Over 150 years ago, the link between water polluted by human waste and cholera was made by epidemiologist John Snow. A few years before, Ignaz Semmelweis made the case – later accepted to be correct – that unwashed obstetrician’s hands killed new mothers by causing sepsis.

Yet here we are in 2018, and still one in nine people do not have clean water close to home and a staggering 2.3 billion people do not have a decent toilet.

One third of schools do not have water or toilets, meaning children become dehydrated during the day and have to use school grounds for a toilet – creating a dangerously unhygienic environment. In the one third of healthcare facilities without clean water, patients are put at high risk of infection as it is impossible to keep wards clean.

1/3 schools do not have water or toilets, meaning children become dehydrated during the day and have to use school grounds for a toilet – creating a dangerously unhygienic environment.

One child dies every two minutes from dirty water and poor sanitation

The consequences of this shocking situation are grave – one child dies every two minutes from diarrhoea caused by dirty water and lack of sanitation, the World Bank estimates that, in 2015 alone, a lack of sanitation cost the global economy $230 billion and women waste hours of their lives daily walking to fetch water that is – even then – often unsafe.

Why does this situation continue? There are some technical challenges to water engineers – the growing impact of climate change on providing sustainable service being one such challenge but, in general, the difficulties are not logistical but political.

Decision-makers do not see sanitation problems

Too often the water and sanitation is hidden in areas less frequented by those politicians and decision makers with the power to make the change, such as remote rural locations or chaotic illegal slums. While access to water and sanitation are both human rights, the breach of these rights is too often accepted as ‘the way that it has always been’. The determination to end the crisis lacks urgency.

Few politicians seem to want their legacy to be a commemorative plaque outside a sewage works or community toilet block – despite the fact that prioritising these areas would transform the health, wellbeing and prospects of communities.

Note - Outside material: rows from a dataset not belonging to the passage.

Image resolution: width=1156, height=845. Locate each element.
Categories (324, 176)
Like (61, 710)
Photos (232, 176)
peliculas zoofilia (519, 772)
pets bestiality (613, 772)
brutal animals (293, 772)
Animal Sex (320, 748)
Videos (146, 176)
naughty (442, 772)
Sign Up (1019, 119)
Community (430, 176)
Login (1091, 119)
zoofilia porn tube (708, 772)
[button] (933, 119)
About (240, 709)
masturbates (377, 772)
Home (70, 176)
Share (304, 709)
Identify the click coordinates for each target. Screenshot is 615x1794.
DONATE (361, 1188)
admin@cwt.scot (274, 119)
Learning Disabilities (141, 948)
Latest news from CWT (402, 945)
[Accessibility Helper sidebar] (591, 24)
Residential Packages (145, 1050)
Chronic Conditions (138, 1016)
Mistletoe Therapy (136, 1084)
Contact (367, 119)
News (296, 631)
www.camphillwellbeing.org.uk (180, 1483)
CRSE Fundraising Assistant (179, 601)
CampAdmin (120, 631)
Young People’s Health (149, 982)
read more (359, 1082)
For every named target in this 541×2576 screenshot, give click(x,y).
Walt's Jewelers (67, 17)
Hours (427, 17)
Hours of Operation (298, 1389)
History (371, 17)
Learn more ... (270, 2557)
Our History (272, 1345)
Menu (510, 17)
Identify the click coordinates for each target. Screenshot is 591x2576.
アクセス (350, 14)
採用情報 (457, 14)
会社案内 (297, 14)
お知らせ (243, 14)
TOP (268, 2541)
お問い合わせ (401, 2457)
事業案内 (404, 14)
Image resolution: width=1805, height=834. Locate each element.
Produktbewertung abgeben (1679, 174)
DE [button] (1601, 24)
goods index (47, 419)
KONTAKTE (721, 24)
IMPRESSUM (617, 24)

One notable exception is Indian Prime Minister, Modi, who has pledged that everyone in his country will have a toilet by the end of 2019 – a monumental challenge given that around half its population in 2014 did not have one.

photo credit: WaterAid


Ending the crisis by 2030

In 2015, the international community, led by the United Nations, promised that, by 2030, everyone, everywhere would have safe water and toilets – but recent reports show that on current progress the deadline will be missed. The need is urgent for everyone – governments, businesses, financial institutions, as well as development organisations like WaterAid, to ditch business as usual and step up to the challenge of ending the water and sanitation crisis in this generation.